Case Information
*1 This opinion is nonprecedential except as provided by Minn. R. Civ. App. P. 136.01, subd. 1(c).
STATE OF MINNESOTA
IN COURT OF APPEALS
A24-1862
State of Minnesota,
Respondent,
vs.
Jeremy Thomas Herrera,
Appellant.
Filed November 3, 2025 Affirmed in part, reversed in part, and remanded
Wheelock, Judge
Ramsey County District Court
File No. 62-CR-23-5479
Keith Ellison, Attorney General, St. Paul, Minnesota; and
John J. Choi, Ramsey County Attorney, Anna R. Light, Assistant County Attorney, St. Paul, Minnesota (for respondent)
Cathryn Middlebrook, Chief Appellate Public Defender, Sara L. Martin, Assistant Public Defender, St. Paul, Minnesota (for appellant)
Considered and decided by Larson, Presiding Judge; Wheelock, Judge; and Bentley, Judge.
NONPRECEDENTIAL OPINION
WHEELOCK , Judge
Appellant challenges the judgments of conviction for second-degree aggravated robbery, simple robbery, and theft from a person, asserting that there are grave doubts as to the aggravated- and simple-robbery convictions and that the simple-robbery and *2 theft-from-a-person convictions are for lesser-included offenses and thus must be vacated. We affirm in part, reverse in part, and remand.
FACTS
In September 2023, respondent State of Minnesota charged appellant Jeremy Thomas Herrera with second-degree aggravated robbery in violation of Minn. Stat. § 609.245, subd. 2 (2022), after he entered a shop in St. Paul and demanded money from the cash register. Herrera was not sheltered at the time and had been “signing” earlier that day, which he described as taking a cardboard sign to the side of a road and asking passersby for help, ideally in the form of money. He had spent the morning signing unsuccessfully, but after someone threw something at him and screamed at him as they drove past, he left the road and walked for a while.
Herrera found a black marker and wrote a message on the other side of his sign: “Hello—This may or may not involve you, but open the register and give me dollars. Stay calm.” He then entered the shop, walked to the cash register, and put the sign on the counter with these words face up for the cashier to read.

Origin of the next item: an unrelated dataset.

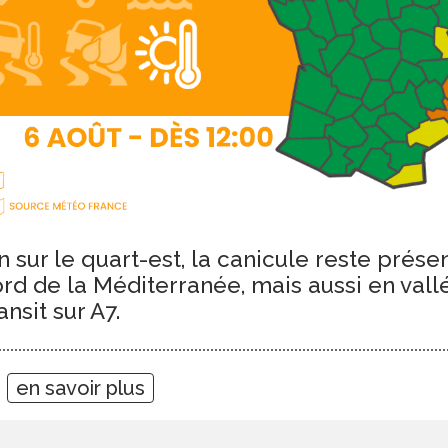
n sur le quart-est, la canicule reste prés
bord de la Méditerranée, mais aussi en val
ansit sur A7.
7
en savoir plus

The cashier was a high-school student, K.K. During trial, K.K. testified that she could not remember what the sign said, but she thought it said something about having a gun. K.K. froze and could not remember how to open the register, and she recalled Herrera telling her “to hurry up,” that he was not “messing around,” and that he would shoot her. K.K. stated that Herrera kept one hand in his sweatshirt pocket during this exchange, and she thought that he moved his hand around something. K.K. testified that she felt “scared he was gonna shoot [her] if [she] couldn’t give him the money.” She managed to open the *3 cash register and gave Herrera money that consisted of small bills in denominations of $1, $5, $10, and $20. K.K. guessed that she gave him about $60 in cash, after which K.K. watched Herrera quickly leave. K.K. told her manager what had occurred, and the manager called police to report the incident.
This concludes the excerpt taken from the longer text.